People with asthma urged to take precautions as pollen levels rise this weekend
With the Met Office predicting high pollen levels over the weekend millions of people in the UK with asthma or COPD are being urged to take precautions.
Those with lung conditions could struggle to breathe and be at risk of life-threatening asthma attacks and flare-ups due to soaring pollen levels in the UK from Friday, according to leading charity Asthma + Lung UK.
Pollen levels are due to be high across most of the UK this weekend and possible through to the end of next week, according to the Met Office, and these could trigger symptoms such as a tight chest, wheezing and breathlessness in more than half of people living with asthma.
More than a quarter of those living with chronic obstructive pulmonary disease (COPD) also find hay fever triggers their condition, according to new research from Asthma and Lung UK.
People with asthma and other lung diseases like COPD have inflamed or narrowed airways.
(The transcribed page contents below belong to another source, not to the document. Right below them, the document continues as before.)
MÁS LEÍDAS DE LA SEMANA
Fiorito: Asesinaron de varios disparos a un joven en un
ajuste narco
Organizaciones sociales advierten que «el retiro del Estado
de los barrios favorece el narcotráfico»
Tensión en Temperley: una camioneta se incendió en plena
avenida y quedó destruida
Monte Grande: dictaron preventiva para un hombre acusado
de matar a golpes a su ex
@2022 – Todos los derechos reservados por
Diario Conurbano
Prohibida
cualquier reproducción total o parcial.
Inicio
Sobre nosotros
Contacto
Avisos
If they are allergic to pollen and come into contact with it in the air, it can cause the muscles around their airways to tighten, and the lining of the airways to become swollen and inflamed with a build-up of sticky mucus, leaving them struggling to breathe.
Asthma attacks can be fatal, with around four people in the UK dying from one every day.
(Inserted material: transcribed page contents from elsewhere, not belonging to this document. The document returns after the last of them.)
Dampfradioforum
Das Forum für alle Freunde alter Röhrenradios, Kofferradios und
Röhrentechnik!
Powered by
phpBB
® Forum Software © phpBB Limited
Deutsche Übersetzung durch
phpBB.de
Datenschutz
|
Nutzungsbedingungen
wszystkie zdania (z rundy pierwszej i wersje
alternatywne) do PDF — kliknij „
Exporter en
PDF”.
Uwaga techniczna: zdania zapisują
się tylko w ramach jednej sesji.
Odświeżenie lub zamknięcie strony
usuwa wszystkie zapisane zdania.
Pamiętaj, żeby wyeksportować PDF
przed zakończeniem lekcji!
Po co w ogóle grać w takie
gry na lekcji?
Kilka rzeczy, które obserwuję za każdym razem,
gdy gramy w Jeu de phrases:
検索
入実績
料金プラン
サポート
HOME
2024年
A spokesperson for the Met Office said the recent extended spell of dry weather and relatively light winds had been “conducive to high pollen levels” and that this was “likely to continue into next week”, particularly in the south, meaning pollen would continue to linger.
Dr Andy Whittamore, Clinical Lead for Asthma + Lung UK and a practicing GP, said:
“When pollen levels are at their highest this can be deadly for those with lung conditions like asthma who can suffer serious symptoms and have life-threatening attacks.”
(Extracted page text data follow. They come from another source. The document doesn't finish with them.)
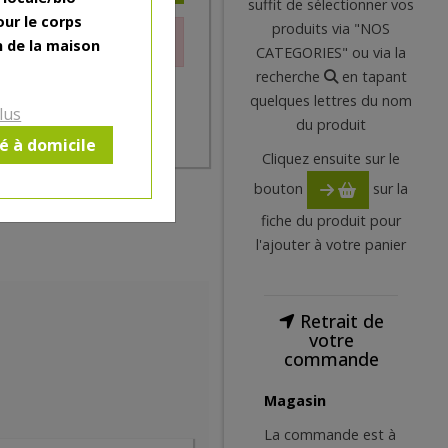
suffit de sélectionner vos
our le corps
produits via "NOS
le moment.
n de la maison
CATEGORIES" ou via la
recherche
en tapant
quelques lettres du nom
lus
du produit
ré à domicile
Cliquez ensuite sur le
bouton
sur la
fiche du produit pour
l'ajouter à votre panier
Retrait de
votre
commande
Magasin
La commande est à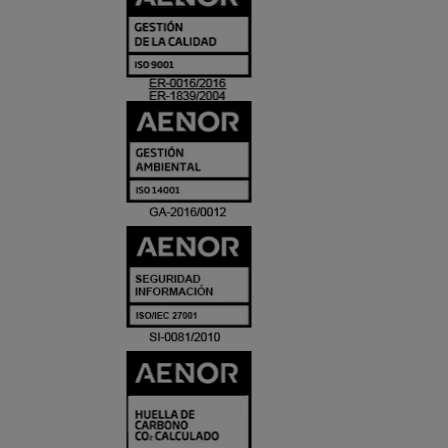
Y
ACREDITACIO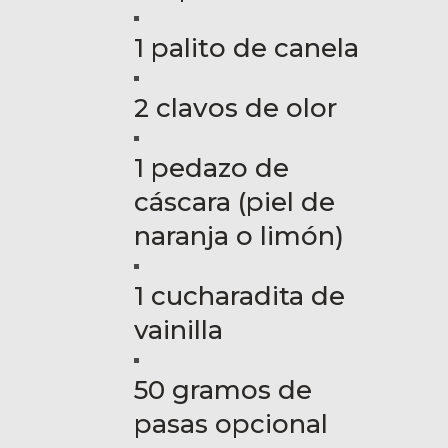
1 palito de canela
2 clavos de olor
1 pedazo de
cáscara (piel de
naranja o limón)
1 cucharadita de
vainilla
50 gramos de
pasas opcional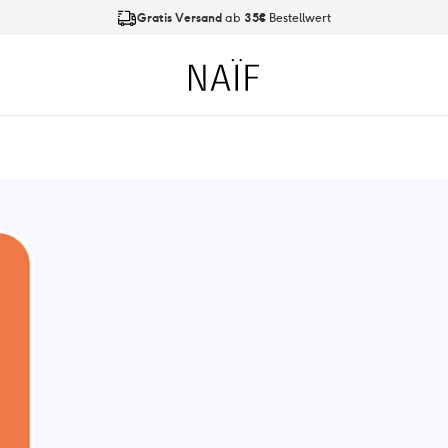
Gratis Versand
ab
35€
Bestellwert
An Werktagen bis
21:00 Uhr
bestellt, Versand am
nächsten Tag
Naïf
“These attacks can leave people fighting for breath, which can be terrifying, but there are things they can do to look after themselves.”
“Using your preventer inhalers as prescribed is important as the medicine reduces sensitivity and swelling in the airways, helping to prevent symptoms such as wheezing and coughing before they even start.
“We also advise people to carry their reliever inhalers every day, especially when they are out and about enjoying the sunshine in case pollen does cause a flare up of their symptoms.”
“Reliever inhalers quickly relax the muscles in the airways and ease symptoms immediately.”
“The third thing people can do is to use a steroid nasal spray every day, together with non-drowsy antihistamine tablets to help stop the allergic reaction.”
“People should also check pollen and air pollution forecasts in their local area, so they can avoid going outdoors as much as possible on high pollen days.”
“I would urge anyone with asthma, or another lung condition affected by pollen to follow the advice on the Asthma + Lung UK website, Pollen | Asthma + Lung UK. ”
The NHS has this “How to treat hay fever yourself” advice on its website, it states:
“There’s currently no cure for hay fever and you cannot prevent it.”
“But you can do things to ease your symptoms when the pollen count is high.”